Intermittent fasting

Intermittent fasting (IF) is a pattern of eating that alternates between periods of fasting (usually meaning consumption of water only) and non-fasting. A specific form of IF is alternate day fasting (ADF), which is a 48-hour routine typically composed of a 24-hour fast followed by a 24-hour non-fasting period. (ADF is also sometimes referred to as every other day (EOD) fasting, or sometimes every other day feeding (EODF).)

There is some evidence that intermittent fasting may have beneficial effects on the health and longevity of animals—including humans—that are similar to the effects of caloric restriction (CR). There is currently no consensus as to the degree to which this is simply due to an (often) concomitant overall decrease in calories. (IF and CR are forms of Dietary Restriction (DR), which is sometimes referred to as Dietary Energy Restriction (DER).)

Scientific study of intermittent fasting in rats (and anecdotally in humans) was carried out at least as early as 1943.^[1]

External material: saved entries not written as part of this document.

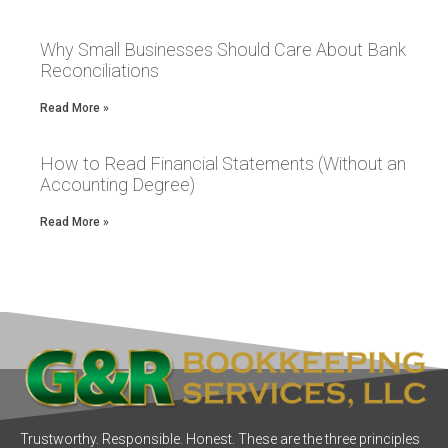
Why Small Businesses Should Care About Bank
Reconciliations
Read More »
How to Read Financial Statements (Without an
Accounting Degree)
Read More »
Trustworthy. Responsible. Honest. These are the three principles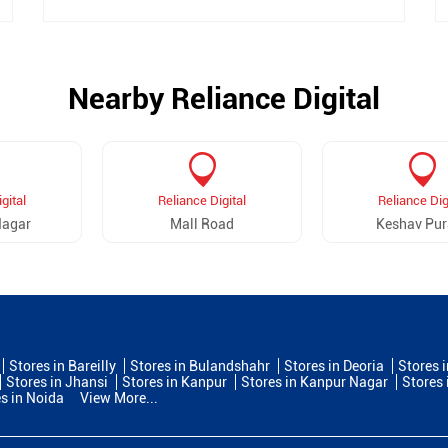
Nearby Reliance Digital
gital
Reliance Digital
Reliance Dig
Nagar
Mall Road
Keshav Pu
Stores in Bareilly
Stores in Bulandshahr
Stores in Deoria
Stores 
Stores in Jhansi
Stores in Kanpur
Stores in Kanpur Nagar
Stores 
s in Noida
View More...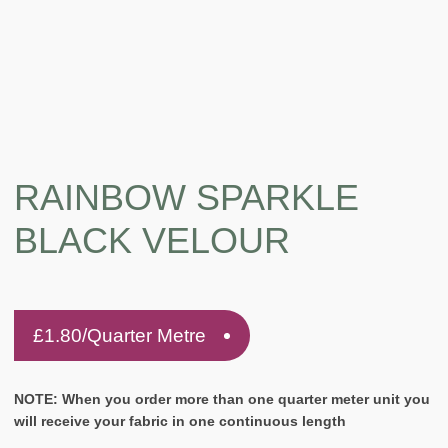
RAINBOW SPARKLE
BLACK VELOUR
£
1.80
/Quarter Metre
NOTE: When you order more than one quarter meter unit you
will receive your fabric in one continuous length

Contents 1 Studies 1.1 Animal studies 1.2 Human studies 2 As a human diet 3 See also 4 Notes 5 External links

Studies

Animal studies

The 1945 study by Carlson and Hoelzel, referenced above, found that the apparent life span of rats in the study was increased by intermittent fasting. Tests in which a group of thirty-three rats were allowed the same food ad libitum and groups of thirty-seven, thirty-seven and thirty rats were fasted 1 day in 4, 3 and 2, respectively, after the age of 42 days, showed that the optimum amount of fasting appeared to be fasting 1 day in 3 and this increased the life span of littermate males about 20% and littermate females about 15%. However, the pre-experimental condition of the individual rats was also found to be an important factor determining the life spans. No drastic retardation of growth was produced by the intermittent fasting but the development of mammary tumors was retarded in proportion to the amount of fasting.^[1]

A number of subsequent studies have shown beneficial effects of IF in animals.

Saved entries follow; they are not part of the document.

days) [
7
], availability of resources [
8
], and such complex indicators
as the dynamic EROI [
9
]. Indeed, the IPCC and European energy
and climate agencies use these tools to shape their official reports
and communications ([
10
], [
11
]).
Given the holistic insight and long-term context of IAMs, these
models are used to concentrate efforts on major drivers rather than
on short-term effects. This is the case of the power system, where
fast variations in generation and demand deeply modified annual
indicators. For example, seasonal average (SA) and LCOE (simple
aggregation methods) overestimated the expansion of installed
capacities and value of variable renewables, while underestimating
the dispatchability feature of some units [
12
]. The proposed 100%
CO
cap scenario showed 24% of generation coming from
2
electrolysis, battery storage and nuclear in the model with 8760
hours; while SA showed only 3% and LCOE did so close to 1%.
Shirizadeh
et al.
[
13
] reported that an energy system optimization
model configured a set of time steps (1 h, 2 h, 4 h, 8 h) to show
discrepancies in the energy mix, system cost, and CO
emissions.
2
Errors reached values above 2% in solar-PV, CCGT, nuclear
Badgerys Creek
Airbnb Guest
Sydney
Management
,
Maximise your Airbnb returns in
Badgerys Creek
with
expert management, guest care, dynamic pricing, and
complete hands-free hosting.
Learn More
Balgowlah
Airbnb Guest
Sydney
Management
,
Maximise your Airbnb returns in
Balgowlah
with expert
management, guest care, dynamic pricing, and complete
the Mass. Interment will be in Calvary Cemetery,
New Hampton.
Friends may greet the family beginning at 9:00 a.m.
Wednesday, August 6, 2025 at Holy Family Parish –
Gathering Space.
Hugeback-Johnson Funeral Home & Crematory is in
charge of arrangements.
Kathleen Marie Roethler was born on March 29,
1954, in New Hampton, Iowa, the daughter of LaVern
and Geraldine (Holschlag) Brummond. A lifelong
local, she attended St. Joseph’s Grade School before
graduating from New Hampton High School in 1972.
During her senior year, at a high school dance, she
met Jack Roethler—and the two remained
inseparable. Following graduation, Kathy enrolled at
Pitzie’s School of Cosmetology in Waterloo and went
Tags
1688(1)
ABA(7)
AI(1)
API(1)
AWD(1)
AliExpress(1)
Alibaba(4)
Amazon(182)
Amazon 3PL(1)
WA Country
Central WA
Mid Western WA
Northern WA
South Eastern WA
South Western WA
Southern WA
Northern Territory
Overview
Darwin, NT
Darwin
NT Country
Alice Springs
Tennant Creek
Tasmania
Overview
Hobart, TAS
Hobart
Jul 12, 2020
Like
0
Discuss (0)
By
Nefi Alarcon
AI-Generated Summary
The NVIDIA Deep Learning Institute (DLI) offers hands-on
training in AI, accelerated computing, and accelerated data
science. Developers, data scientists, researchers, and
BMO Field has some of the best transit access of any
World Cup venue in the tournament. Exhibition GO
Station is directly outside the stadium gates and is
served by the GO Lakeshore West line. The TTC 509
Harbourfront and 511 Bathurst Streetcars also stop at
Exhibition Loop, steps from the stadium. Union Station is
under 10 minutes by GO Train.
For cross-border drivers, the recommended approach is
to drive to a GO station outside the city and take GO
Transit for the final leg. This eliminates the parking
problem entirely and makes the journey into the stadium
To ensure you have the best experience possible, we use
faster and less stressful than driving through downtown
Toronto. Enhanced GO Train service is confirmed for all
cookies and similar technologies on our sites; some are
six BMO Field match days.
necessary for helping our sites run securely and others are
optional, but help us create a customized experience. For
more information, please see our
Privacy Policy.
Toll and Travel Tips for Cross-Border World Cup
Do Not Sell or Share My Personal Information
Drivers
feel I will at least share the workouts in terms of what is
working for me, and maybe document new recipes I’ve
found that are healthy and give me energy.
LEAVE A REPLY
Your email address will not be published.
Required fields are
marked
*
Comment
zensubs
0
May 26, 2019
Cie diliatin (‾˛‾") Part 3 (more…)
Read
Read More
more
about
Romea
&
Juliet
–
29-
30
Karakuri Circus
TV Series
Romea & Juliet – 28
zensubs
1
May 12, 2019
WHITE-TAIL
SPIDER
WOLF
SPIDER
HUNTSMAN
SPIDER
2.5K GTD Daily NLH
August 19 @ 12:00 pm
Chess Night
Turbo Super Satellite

• "Reduced serum glucose and insulin levels and increased resistance of neurons in the brain to excitotoxic stress"^[2]
• "Enhance[s] cardiovascular and brain functions and improve[s] several risk factors for coronary artery disease and stroke including a reduction in blood pressure and increased insulin sensitivity" and that "cardiovascular stress adaptation is improved and heart rate variability is increased in rodents" and that "rodents maintained on an IF regimen exhibit increased resistance of heart and brain cells to ischemic injury in experimental models of myocardial infarction and stroke."^[3]
• May "ameliorate age-related deficits in cognitive function" in mice^[4]
• Correlation with IF and significantly improved biochemical parameters associated with development of diabetic nephropathy^[5]
• Resistance in mice to the effects of gamma irradiation^[6]
• Lifespan increases of 40.4% and 56.6% in C. elegans for alternate day (24 hour) and two-of-each-three day (48 hour) fasting, respectively, as compared to an ad libitum diet.^[7]
• Rats showed markedly improved long-term survival after chronic heart failure via pro-angiogenic, anti-apoptotic and anti-remodeling effects.^[8]

Human studies

Similarly, studies on humans suggest similar beneficial results.

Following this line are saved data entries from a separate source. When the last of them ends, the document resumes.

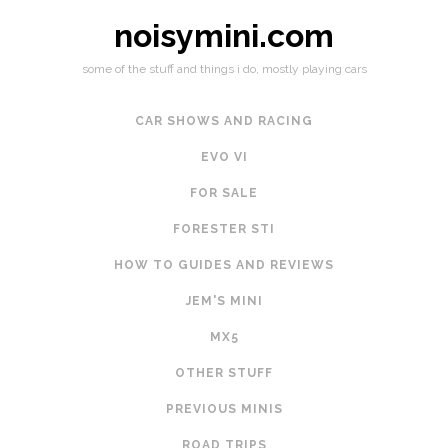
noisymini.com
some of the stuff and things i do, mostly playing cars
CAR SHOWS AND RACING
EVO VI
FOR SALE
FORESTER STI
HOW TO GUIDES AND REVIEWS
JEM'S MINI
MX5
OTHER STUFF
PREVIOUS MINIS
ROAD TRIPS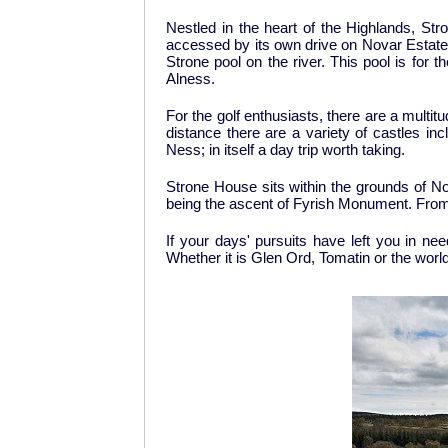
Nestled in the heart of the Highlands, Stro
accessed by its own drive on Novar Estate.
Strone pool on the river. This pool is for 
Alness.
For the golf enthusiasts, there are a multit
distance there are a variety of castles i
Ness; in itself a day trip worth taking.
Strone House sits within the grounds of N
being the ascent of Fyrish Monument. From 
If your days' pursuits have left you in nee
Whether it is Glen Ord, Tomatin or the wor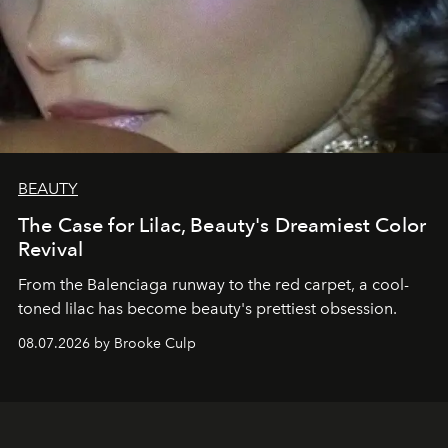
BEAUTY
The Case for Lilac, Beauty's Dreamiest Color
Revival
From the Balenciaga runway to the red carpet, a cool-
toned lilac has become beauty's prettiest obsession.
08.07.2026 by Brooke Culp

In the early 1960s, one study of fasting as a method of weight control noted that "[W]e have noticed an improvement in the last few months in the ability of these patients to keep their weight under control by observing one fast per week [water only]. This allows them to be more liberal with their diet on the other days. I cannot overemphasize the fact that they prefer this to perpetual daily denial with no alternative."^[9]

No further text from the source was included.